Frankenstorm and the Risk of Models
October 29, 2012
The Frankestorm is upon us, and by all accounts our friends in New York and along the east coast seem to be doing just fine at this stage.
The models that assumed Hurricane Sandy would hit New York initially on Sunday night triggered a shut down of the entire NYC transit system, and the decision to close US financial markets.
Reports from our friends in New York this morning say things are rainy, but that nothing crazy is happening.
Here’s a live cam of the Wall Street Bull http://www.earthcam.com/usa/newyork/wallstreet/chargingbull/ – at the time of this writing, there wasn’t much going on! Few cars, no tourists.
Will this be a ‘storm of the century/decade/year’ scenario, or will the models cry wolf one more time and cause people to be more complacent facing the next storm? Time will tell.
The next question is, should the failings of weather models make us question the predictive ability of all models?
Certainly the housing price models that failed to predict the burst of the housing price bubble and mortgage security debacle could potentially be forgiven, until we found that price declines had not been contemplated and were not compatible with those models.

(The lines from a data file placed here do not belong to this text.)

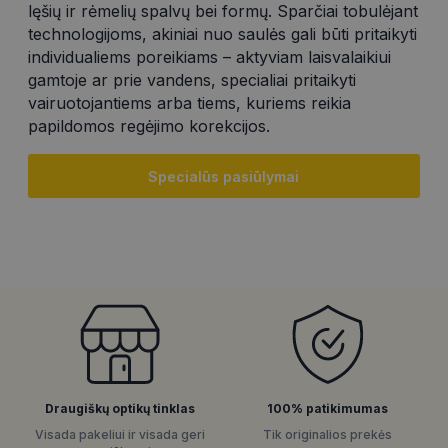
lęšių ir rėmelių spalvų bei formų. Sparčiai tobulėjant
technologijoms, akiniai nuo saulės gali būti pritaikyti
individualiems poreikiams – aktyviam laisvalaikiui
gamtoje ar prie vandens, specialiai pritaikyti
vairuotojantiems arba tiems, kuriems reikia
papildomos regėjimo korekcijos.
Specialūs pasiūlymai
Draugiškų optikų tinklas
100% patikimumas
Visada pakeliui ir visada geri
Tik originalios prekės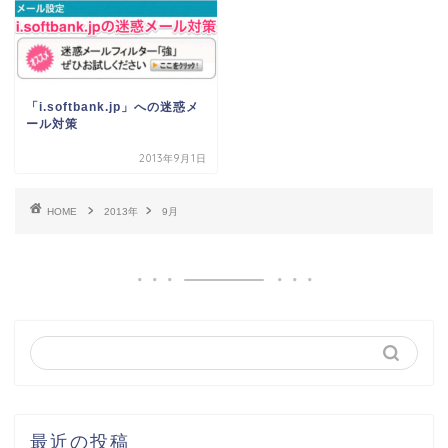
「i.softbank.jp」への迷惑メ
ール対策
2013年9月1日
HOME
2013年
9月
最近の投稿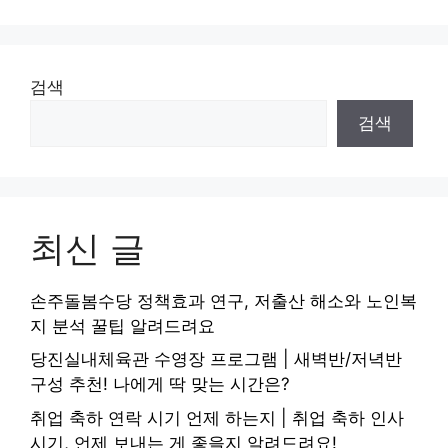
검색
검색
최신 글
손주돌봄수당 정책효과 연구, 저출산 해소와 노인복
지 분석 꿀팁 알려드려요
당진실내체육관 수영장 프로그램 | 새벽반/저녁반
구성 추천! 나에게 딱 맞는 시간은?
취업 축하 연락 시기 언제 하는지 | 취업 축하 인사
시기, 언제 보내는 게 좋을지 알려드려요!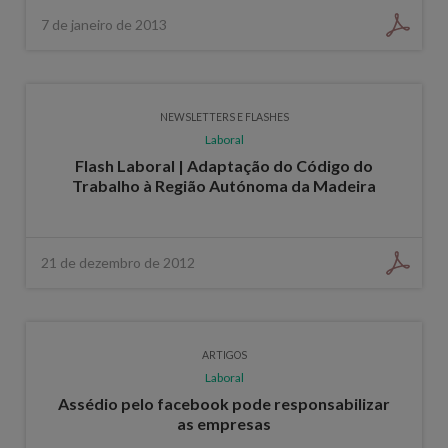
7 de janeiro de 2013
NEWSLETTERS E FLASHES
Laboral
Flash Laboral | Adaptação do Código do
Trabalho à Região Autónoma da Madeira
21 de dezembro de 2012
ARTIGOS
Laboral
Assédio pelo facebook pode responsabilizar
as empresas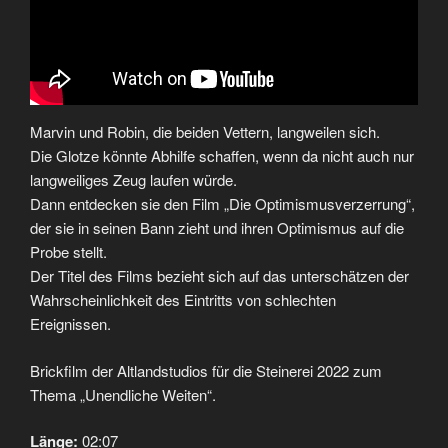
Marvin und Robin, die beiden Vettern, langweilen sich.
Die Glotze könnte Abhilfe schaffen, wenn da nicht auch nur
langweiliges Zeug laufen würde.
Dann entdecken sie den Film „Die Optimismusverzerrung“,
der sie in seinen Bann zieht und ihren Optimismus auf die
Probe stellt.
Der Titel des Films bezieht sich auf das unterschätzen der
Wahrscheinlichkeit des Eintritts von schlechten
Ereignissen.
Brickfilm der Altlandstudios für die Steinerei 2022 zum
Thema „Unendliche Weiten“.
Länge:
02:07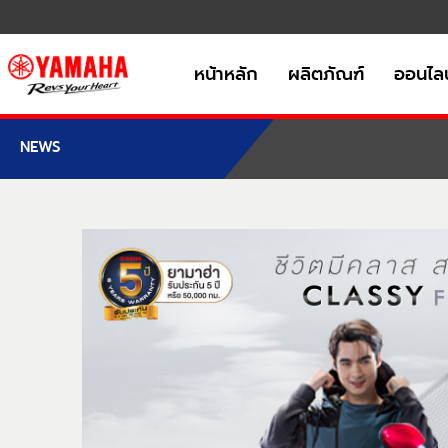
หน้าหลัก
ผลิตภัณฑ์
ออนไลน
NEWS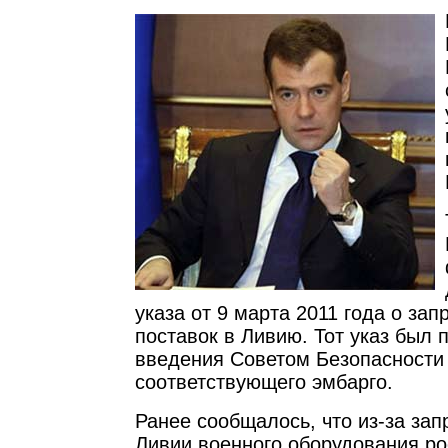
указа от 9 марта 2011 года о зап
поставок в Ливию. Тот указ был 
введения Советом Безопасност
соответствующего эмбарго.
Ранее сообщалось, что из-за зап
Ливии военного оборудования р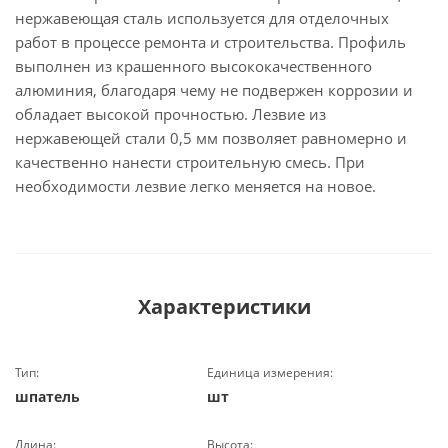
нержавеющая сталь используется для отделочных
работ в процессе ремонта и строительства. Профиль
выполнен из крашенного высококачественного
алюминия, благодаря чему не подвержен коррозии и
обладает высокой прочностью. Лезвие из
нержавеющей стали 0,5 мм позволяет равномерно и
качественно нанести строительную смесь. При
необходимости лезвие легко меняется на новое.
Характеристики
Тип:
Единица измерения:
шпатель
шт
Длина:
Высота: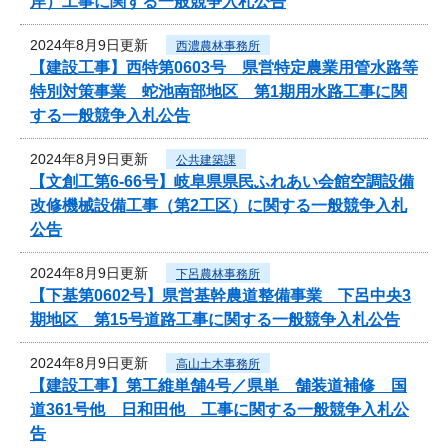
岸）工事に関する一般競争入札公告
2024年8月9日更新
西濃農林事務所
【建設工事】西特第0603号 県営特定農業用管水路等
特別対策事業 蛇池南部地区 第1期用水路工事に関
する一般競争入札公告
2024年8月9日更新
公共建築課
【文創工第6-66号】岐阜県県民ふれあい会館空調設備
改修機械設備工事（第2工区）に関する一般競争入札
公告
2024年8月9日更新
下呂農林事務所
【下基第0602号】県営基幹農道整備事業 下呂中央3
期地区 第15号道路工事に関する一般競争入札公告
2024年8月9日更新
高山土木事務所
【建設工事】第工維単舗4号／県単 舗装道補修 国
道361号他 日和田他 工事に関する一般競争入札公
告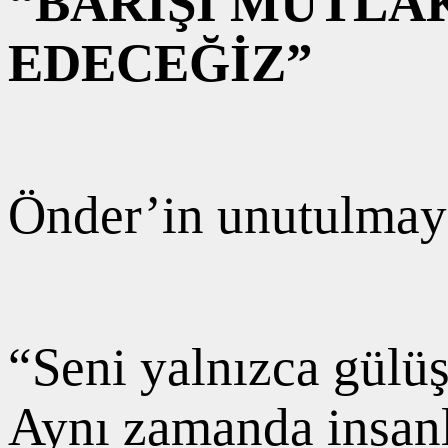
“BARIŞI MUTLA
EDECEĞİZ”
Önder’in unutulmaya
“Seni yalnızca gülüş
Aynı zamanda insanlı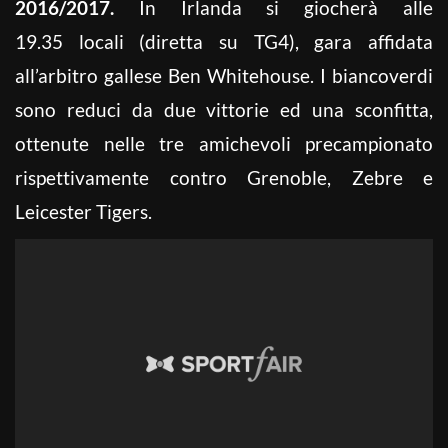
2016/2017.
In Irlanda si giocherà alle
19.35 locali (diretta su TG4), gara affidata
all’arbitro gallese Ben Whitehouse. I biancoverdi
sono reduci da due vittorie ed una sconfitta,
ottenute nelle tre amichevoli precampionato
rispettivamente contro Grenoble, Zebre e
Leicester Tigers.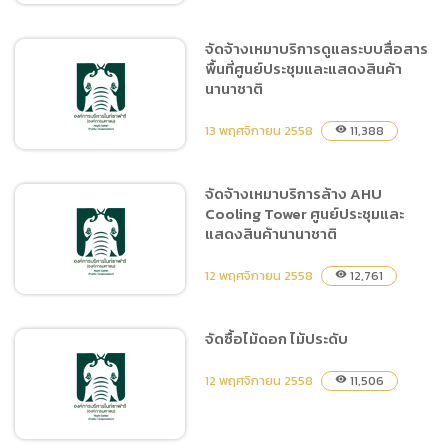
จัดจ้างเหมาบริการดูแลระบบสื่อสาร
พื้นที่ศูนย์ประชุมและแสดงสินค้า
จัดจ้างเหมาบำรุงรักษาลิฟต์
นานาชาติ
และบันไดเลื่อน พื้นที่ศูนย์
ประชุมและแสดงสินค้า
13 พฤศจิกายน 2558
11,388
visibility
นานาชาติ
จัดจ้างเหมาบริการล้าง AHU
Cooling Tower ศูนย์ประชุมและ
จัดจ้างเหมาบริการดูแลระบบ
แสดงสินค้านานาชาติ
สื่อสาร พื้นที่ศูนย์ประชุมและ
แสดงสินค้านานาชาติ
12 พฤศจิกายน 2558
12,761
visibility
จัดซื้อไม้ดอก ไม้ประดับ
จัดจ้างเหมาบริการล้าง AHU
12 พฤศจิกายน 2558
11,506
visibility
Cooling Tower ศูนย์ประชุม
และแสดงสินค้านานาชาติ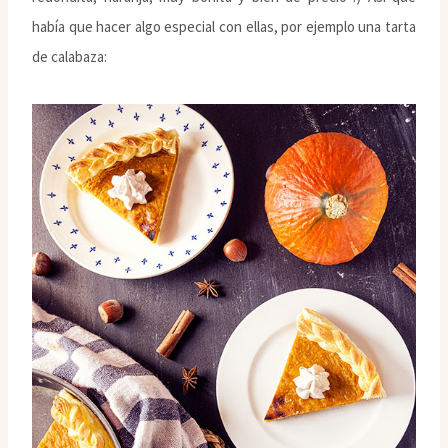
había que hacer algo especial con ellas, por ejemplo una tarta
de calabaza: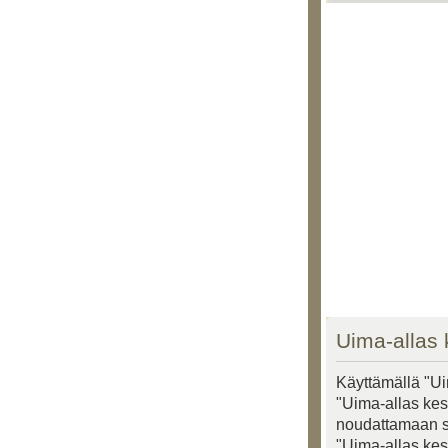
Uima-allas 
Käyttämällä "Ui
"Uima-allas kesk
noudattamaan seu
"Uima-allas kes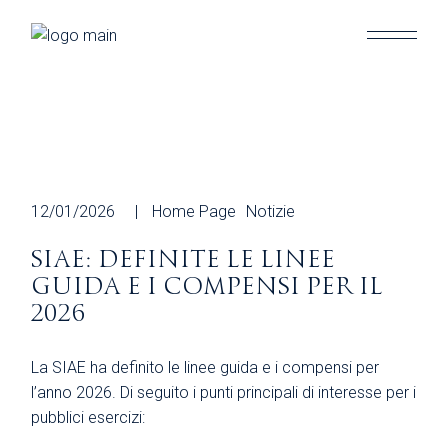
Skip
to
the
content
12/01/2026
Home Page
Notizie
SIAE: DEFINITE LE LINEE
GUIDA E I COMPENSI PER IL
2026
La SIAE ha definito le linee guida e i compensi per
l’anno 2026. Di seguito i punti principali di interesse per i
pubblici esercizi: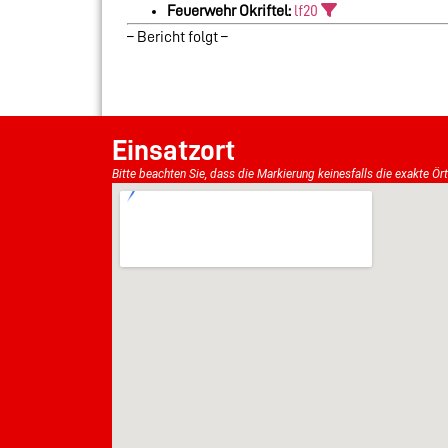
Feuerwehr Okriftel:
lf20
– Bericht folgt –
Einsatzort
Bitte beachten Sie, dass die Markierung keinesfalls die exakte Ör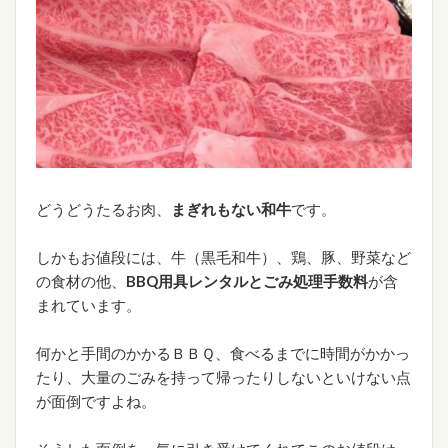
どうどうたるお肉、
まぎれもない和牛
です。
しかもお値段には、牛（黒毛和牛）、鶏、豚、野菜など
の食材の他、
BBQ用具レンタルとごみ処理手数料
が含
まれています。
何かと手間のかかるＢＢＱ、食べるまでに時間がかかっ
たり、大量のごみを持って帰ったりしないといけない点
が面倒ですよね。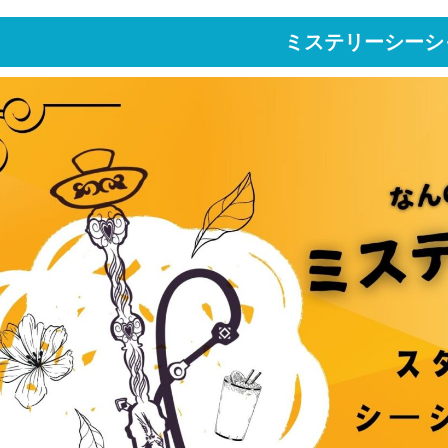
ミステリーシーシ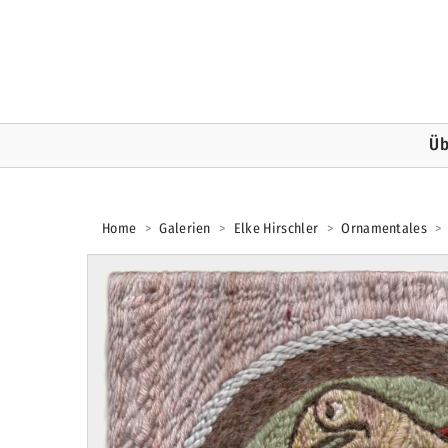
Üb
Home
>
Galerien
>
Elke Hirschler
>
Ornamentales
>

Even the simplest models of interpolating or extrapolating numbers can lead people astray. One of my favourite examples (first brought to my attention by the folks at Brandes circa 2004) is this:
(San Francisco Chronicle, October 27th, 1993)
- When Elvis Presley died in 1977, there were an estimated 37 Elvis impersonators in the world.
- By 1993, there were 48,000 Elvis impersonators, an exponential increase.
- Extrapolating from this, by 2010 there will be 2.5 billion Elvis impersonators.
- The population of the world will be 7.5 billion by 2010.
- Every 3rd person will be an Elvis impersonator by 2010
Those who walked the streets in 2010, may have noticed that less than 1 in 3 people were actually Elvis impersonators, but it seems that every time companies or sectors or markets reach bubble valuations it is the errors of estimation that overestimate societal shifts in behaviour.
All models suffer from the risk of bad assumptions. And for many, particularly investors, it is the risk of buoyant assumptions that ultimately cost us money.